Israel, for its part, has been issuing incessant alarms over the existential dangers it faces from Iran, even going so far as to invoke the specter of another Holocaust. Such wildly inflated claims have panicked the world Jewish community and led to war hysteria in North America.

In reality, without nuclear weapons, which it is not believed to possess, Iran has little ability to seriously injure Israel in a war. Iran’s medium-ranged Shahab-3 missiles are inaccurate and carry small warheads. They would likely not be much more effective than Saddam Hussein’s Scuds that were fired at Israel, producing only one fatality—from a heart attack. Israel also has a very effective, multilayered antimissile system built with U.S. aid and linked to U.S. early warning satellites watching Iran.
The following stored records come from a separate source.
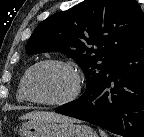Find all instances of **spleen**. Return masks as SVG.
<instances>
[{
	"instance_id": "spleen-1",
	"label": "spleen",
	"mask_w": 144,
	"mask_h": 137,
	"mask_svg": "<svg viewBox=\"0 0 144 137\" xmlns=\"http://www.w3.org/2000/svg\"><path fill=\"white\" fill-rule=\"evenodd\" d=\"M101 137H108L107 134L103 130H99Z\"/></svg>"
}]
</instances>
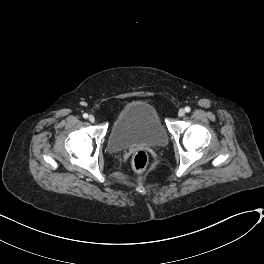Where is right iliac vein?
Segmentation results:
<instances>
[{
	"mask_svg": "<svg viewBox=\"0 0 264 264\" xmlns=\"http://www.w3.org/2000/svg\"><path fill=\"white\" fill-rule=\"evenodd\" d=\"M95 120H96L95 116H93V115H90V116H89V121H90V122L93 123V122H95Z\"/></svg>",
	"mask_w": 264,
	"mask_h": 264,
	"instance_id": "right-iliac-vein-1",
	"label": "right iliac vein"
}]
</instances>
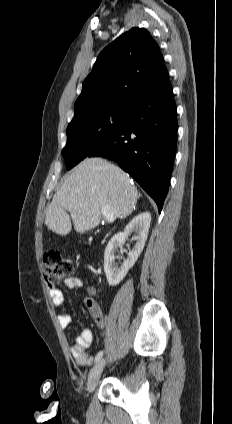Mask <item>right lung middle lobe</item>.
<instances>
[{"instance_id": "right-lung-middle-lobe-1", "label": "right lung middle lobe", "mask_w": 232, "mask_h": 424, "mask_svg": "<svg viewBox=\"0 0 232 424\" xmlns=\"http://www.w3.org/2000/svg\"><path fill=\"white\" fill-rule=\"evenodd\" d=\"M130 109L131 106L120 104L99 105L74 115L67 127V144L62 150L67 169L78 164L124 126Z\"/></svg>"}]
</instances>
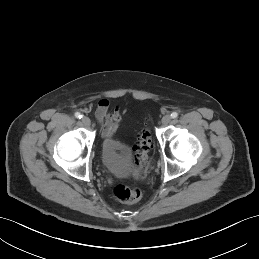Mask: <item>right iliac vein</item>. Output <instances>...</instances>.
<instances>
[{"mask_svg": "<svg viewBox=\"0 0 259 259\" xmlns=\"http://www.w3.org/2000/svg\"><path fill=\"white\" fill-rule=\"evenodd\" d=\"M82 122H83V124H84L85 126H90V124H91L90 119H89L88 117H86V116H84V117L82 118Z\"/></svg>", "mask_w": 259, "mask_h": 259, "instance_id": "right-iliac-vein-1", "label": "right iliac vein"}]
</instances>
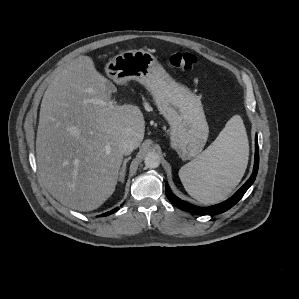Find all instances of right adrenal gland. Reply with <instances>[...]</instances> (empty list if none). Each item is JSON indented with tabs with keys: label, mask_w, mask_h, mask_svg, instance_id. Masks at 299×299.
<instances>
[{
	"label": "right adrenal gland",
	"mask_w": 299,
	"mask_h": 299,
	"mask_svg": "<svg viewBox=\"0 0 299 299\" xmlns=\"http://www.w3.org/2000/svg\"><path fill=\"white\" fill-rule=\"evenodd\" d=\"M130 159H131V157H128V158H125L124 161H123V165H122V168H121V171H120V177H119V181L122 182V183L124 182V179H125L126 164Z\"/></svg>",
	"instance_id": "obj_1"
}]
</instances>
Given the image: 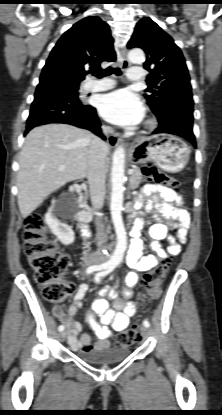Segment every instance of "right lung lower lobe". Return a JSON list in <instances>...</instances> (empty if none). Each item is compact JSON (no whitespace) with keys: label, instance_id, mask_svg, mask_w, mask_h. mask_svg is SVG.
<instances>
[{"label":"right lung lower lobe","instance_id":"obj_1","mask_svg":"<svg viewBox=\"0 0 222 415\" xmlns=\"http://www.w3.org/2000/svg\"><path fill=\"white\" fill-rule=\"evenodd\" d=\"M51 122L85 128L106 139L102 134L95 108L81 103L78 95L71 92L69 80L58 75L46 74L40 77L25 134L38 125Z\"/></svg>","mask_w":222,"mask_h":415}]
</instances>
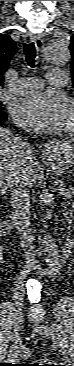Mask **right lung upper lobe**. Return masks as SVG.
Listing matches in <instances>:
<instances>
[{"label": "right lung upper lobe", "mask_w": 74, "mask_h": 366, "mask_svg": "<svg viewBox=\"0 0 74 366\" xmlns=\"http://www.w3.org/2000/svg\"><path fill=\"white\" fill-rule=\"evenodd\" d=\"M16 51V43L10 36L0 35V86L4 83V73L9 68V62Z\"/></svg>", "instance_id": "right-lung-upper-lobe-1"}]
</instances>
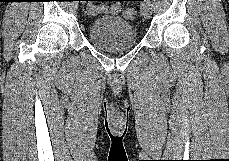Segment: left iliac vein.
I'll list each match as a JSON object with an SVG mask.
<instances>
[{"mask_svg":"<svg viewBox=\"0 0 229 161\" xmlns=\"http://www.w3.org/2000/svg\"><path fill=\"white\" fill-rule=\"evenodd\" d=\"M141 12L145 18L147 19L150 18L151 13H152V5H151L150 0L143 1V3L141 4Z\"/></svg>","mask_w":229,"mask_h":161,"instance_id":"obj_1","label":"left iliac vein"}]
</instances>
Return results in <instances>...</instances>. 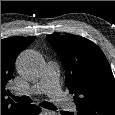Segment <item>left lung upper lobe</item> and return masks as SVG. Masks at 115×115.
<instances>
[{
  "label": "left lung upper lobe",
  "mask_w": 115,
  "mask_h": 115,
  "mask_svg": "<svg viewBox=\"0 0 115 115\" xmlns=\"http://www.w3.org/2000/svg\"><path fill=\"white\" fill-rule=\"evenodd\" d=\"M74 95L77 115H115V79L102 50L77 35H47Z\"/></svg>",
  "instance_id": "obj_1"
}]
</instances>
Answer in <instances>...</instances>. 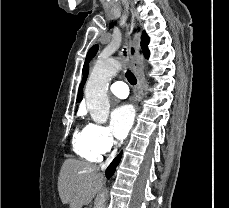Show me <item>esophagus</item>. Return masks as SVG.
Segmentation results:
<instances>
[{"instance_id":"34e87169","label":"esophagus","mask_w":229,"mask_h":208,"mask_svg":"<svg viewBox=\"0 0 229 208\" xmlns=\"http://www.w3.org/2000/svg\"><path fill=\"white\" fill-rule=\"evenodd\" d=\"M139 50H140V33L135 32L129 44V58H130V64L131 67L133 68L135 77H137L139 82L137 96L139 101L142 102V100L144 99V92L142 89V81H141L142 62L139 57Z\"/></svg>"}]
</instances>
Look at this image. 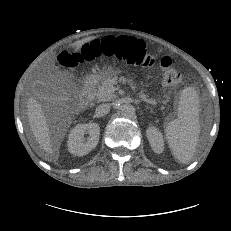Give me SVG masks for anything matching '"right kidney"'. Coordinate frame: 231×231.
Segmentation results:
<instances>
[{
  "mask_svg": "<svg viewBox=\"0 0 231 231\" xmlns=\"http://www.w3.org/2000/svg\"><path fill=\"white\" fill-rule=\"evenodd\" d=\"M88 134L87 139L84 135ZM100 127L97 123L76 125L68 137V150L71 154L84 156L93 150L99 141Z\"/></svg>",
  "mask_w": 231,
  "mask_h": 231,
  "instance_id": "right-kidney-1",
  "label": "right kidney"
}]
</instances>
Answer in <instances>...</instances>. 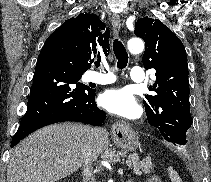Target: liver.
Segmentation results:
<instances>
[{"mask_svg": "<svg viewBox=\"0 0 211 182\" xmlns=\"http://www.w3.org/2000/svg\"><path fill=\"white\" fill-rule=\"evenodd\" d=\"M93 128L77 123L44 127L21 141L12 150L7 166V182H55L84 164L85 149ZM94 135L97 156L109 146L108 132Z\"/></svg>", "mask_w": 211, "mask_h": 182, "instance_id": "6515ba94", "label": "liver"}]
</instances>
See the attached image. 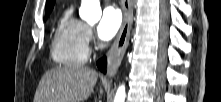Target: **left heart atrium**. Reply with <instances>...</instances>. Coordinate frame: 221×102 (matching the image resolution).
Returning a JSON list of instances; mask_svg holds the SVG:
<instances>
[{"mask_svg":"<svg viewBox=\"0 0 221 102\" xmlns=\"http://www.w3.org/2000/svg\"><path fill=\"white\" fill-rule=\"evenodd\" d=\"M123 17L121 11L114 5L107 6L103 12L97 27V33L101 40L107 41L115 36L121 28Z\"/></svg>","mask_w":221,"mask_h":102,"instance_id":"1","label":"left heart atrium"}]
</instances>
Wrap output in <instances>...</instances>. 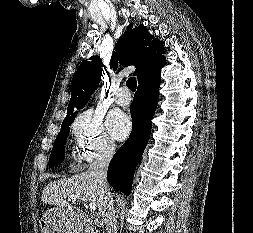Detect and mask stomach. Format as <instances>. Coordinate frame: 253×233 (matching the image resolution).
<instances>
[{
  "mask_svg": "<svg viewBox=\"0 0 253 233\" xmlns=\"http://www.w3.org/2000/svg\"><path fill=\"white\" fill-rule=\"evenodd\" d=\"M42 233H80L75 221L74 210L53 208L48 210L40 220Z\"/></svg>",
  "mask_w": 253,
  "mask_h": 233,
  "instance_id": "stomach-1",
  "label": "stomach"
}]
</instances>
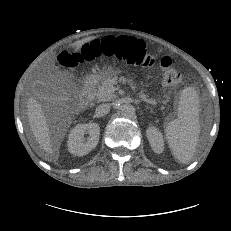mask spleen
Masks as SVG:
<instances>
[{"label": "spleen", "mask_w": 231, "mask_h": 231, "mask_svg": "<svg viewBox=\"0 0 231 231\" xmlns=\"http://www.w3.org/2000/svg\"><path fill=\"white\" fill-rule=\"evenodd\" d=\"M199 100L192 87L180 95L178 118L165 126V136L173 156L181 163H188L194 156L199 140Z\"/></svg>", "instance_id": "3e777b00"}]
</instances>
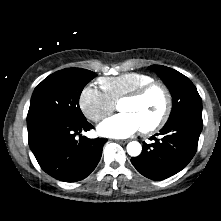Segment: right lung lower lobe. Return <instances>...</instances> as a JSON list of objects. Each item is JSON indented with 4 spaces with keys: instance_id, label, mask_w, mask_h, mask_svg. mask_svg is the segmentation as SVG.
Instances as JSON below:
<instances>
[{
    "instance_id": "obj_1",
    "label": "right lung lower lobe",
    "mask_w": 221,
    "mask_h": 221,
    "mask_svg": "<svg viewBox=\"0 0 221 221\" xmlns=\"http://www.w3.org/2000/svg\"><path fill=\"white\" fill-rule=\"evenodd\" d=\"M92 128L86 119L44 120L28 128L29 146L44 172L63 182L80 181L95 169L107 141L80 134Z\"/></svg>"
}]
</instances>
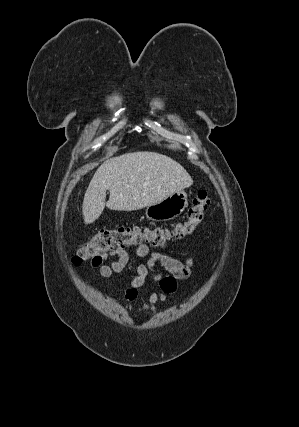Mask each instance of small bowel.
Wrapping results in <instances>:
<instances>
[{"instance_id":"1","label":"small bowel","mask_w":299,"mask_h":427,"mask_svg":"<svg viewBox=\"0 0 299 427\" xmlns=\"http://www.w3.org/2000/svg\"><path fill=\"white\" fill-rule=\"evenodd\" d=\"M135 254L138 257L149 256L150 266L139 265L136 268V276L126 286L124 298L129 302L135 301L138 295V289L145 284L147 277L151 276L159 286L160 291L152 293L148 302L140 311L156 313V303L159 301H166V296L176 291L177 282L187 280L192 275L194 261L192 258H187L184 261L175 259L164 251L150 252L149 247L145 244L137 245ZM128 262V253L126 251H120L117 260L108 264H102L100 261L93 265L98 267L101 277L107 278L115 273L121 272ZM154 266H162L167 273L165 275L154 274L151 268Z\"/></svg>"}]
</instances>
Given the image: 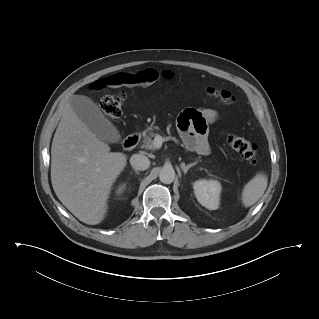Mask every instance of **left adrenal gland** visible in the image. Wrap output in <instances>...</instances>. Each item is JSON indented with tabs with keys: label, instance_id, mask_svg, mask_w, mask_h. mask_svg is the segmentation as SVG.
<instances>
[{
	"label": "left adrenal gland",
	"instance_id": "1",
	"mask_svg": "<svg viewBox=\"0 0 319 319\" xmlns=\"http://www.w3.org/2000/svg\"><path fill=\"white\" fill-rule=\"evenodd\" d=\"M194 165H196V162L190 163V164H188V165H185L184 163H181V164H180V167H181V169L183 170L184 174H186V173L188 172V170H189L192 166H194Z\"/></svg>",
	"mask_w": 319,
	"mask_h": 319
}]
</instances>
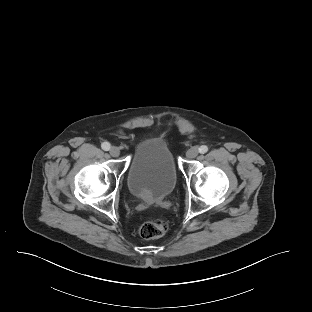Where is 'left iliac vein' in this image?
I'll list each match as a JSON object with an SVG mask.
<instances>
[{
	"instance_id": "1",
	"label": "left iliac vein",
	"mask_w": 312,
	"mask_h": 312,
	"mask_svg": "<svg viewBox=\"0 0 312 312\" xmlns=\"http://www.w3.org/2000/svg\"><path fill=\"white\" fill-rule=\"evenodd\" d=\"M199 153V149L197 147H191L187 152H186V156L189 159H193L195 158Z\"/></svg>"
}]
</instances>
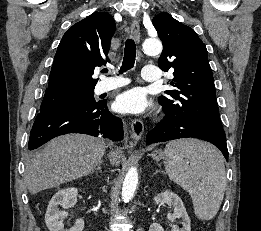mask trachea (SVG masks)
Listing matches in <instances>:
<instances>
[{"label":"trachea","instance_id":"3493384b","mask_svg":"<svg viewBox=\"0 0 261 231\" xmlns=\"http://www.w3.org/2000/svg\"><path fill=\"white\" fill-rule=\"evenodd\" d=\"M136 58V44L133 39H127L125 44L124 58L119 73L125 72L134 67ZM107 69H103L102 73H107Z\"/></svg>","mask_w":261,"mask_h":231}]
</instances>
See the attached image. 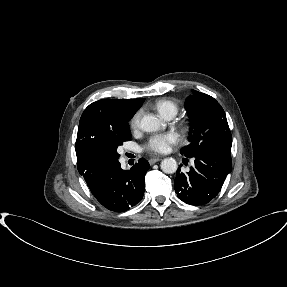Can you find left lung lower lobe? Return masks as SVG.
Listing matches in <instances>:
<instances>
[{"instance_id": "1", "label": "left lung lower lobe", "mask_w": 287, "mask_h": 287, "mask_svg": "<svg viewBox=\"0 0 287 287\" xmlns=\"http://www.w3.org/2000/svg\"><path fill=\"white\" fill-rule=\"evenodd\" d=\"M195 165L187 173L177 170L174 180L179 199L191 205L211 201L221 190L226 176L231 172V151L207 150L193 156Z\"/></svg>"}]
</instances>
Iran has no air force worth speaking of. The biggest risk Israel faces is an extremely lucky hit by a Shahab missile on its Dimona reactor in the Negev that could release radiation over populated areas.

Iran’s ally in Lebanon, the Hezbollah movement, could shower northern Israel with thousands of unguided artillery rockets. But the last time this happened, during Israel’s invasion of Lebanon in 2006, Hezbollah fired four thousand rockets at Israel, killing 160 Israelis. Israeli air attacks killed 1,200 Lebanese and Palestinians.

Hezbollah now says that an Israeli attack on Iran will not automatically cause it to launch new waves of short-ranged missiles at Israel. Thanks to generous U.S. help, Israel has also erected an antimissile defense system along its northern border with Lebanon.

So even if Hezbollah joined an Iranian counterattack, Israel’s losses would be tolerable. Attacks on Israeli targets around the world, and perhaps U.S. ones, would be minimal. The alleged Iranian revenge attacks for the murder of Iranian scientists delivered against Israeli diplomats in India, Thailand and Georgia were remarkable for their ineptitude and amateurishness.

Entangling Alliances

The most important result of an Israeli air campaign against Iran would be to draw the United States into a long-running conflict with the Islamic Republic that it neither wants nor can afford. U.S. troops in Afghanistan could even risk being cut off and forced to evacuate by air, leaving much of their matériel behind.

It seems inconceivable that a great world power, the United States, could allow tiny Israel to drag it into a new war in the Muslim world. But this is just what is happening, reminding us of how in 1914 tiny Serbia provoked war between its patron, Russia, and its foe, the Austro-Hungarian Empire.

Zbigniew Brzezinski, the best foreign-affairs mind in Washington, called for U.S. warplanes in Iraq to interdict any Israeli air assault across Jordan-Saudi Arabia-Iraq. U.S. aircraft are no longer based in Iraq, but they are close by in Qatar, Kuwait, Bahrain, and at sea in and around the Gulf. They need only target Israel refueling aircraft to block an air assault.

President Dwight Eisenhower would have threatened such a move without hesitation. But in an election year, the less-than-resolute Barack Obama would most likely shy away from such decisive action. Israel also has the ability to provoke a clash with Iran in the Gulf that could lead to a general war.

We should also recall that the main source of rivalry and tension between Israel and Iran is over creation of a Palestinian state. For America’s interests, forceful diplomacy to resolve this obdurate problem and the possible creation of a nuclear-free zone in the Mideast are the logical answers. President Obama promised as much but lost his resolve in the face of the determined pro-Israel lobby.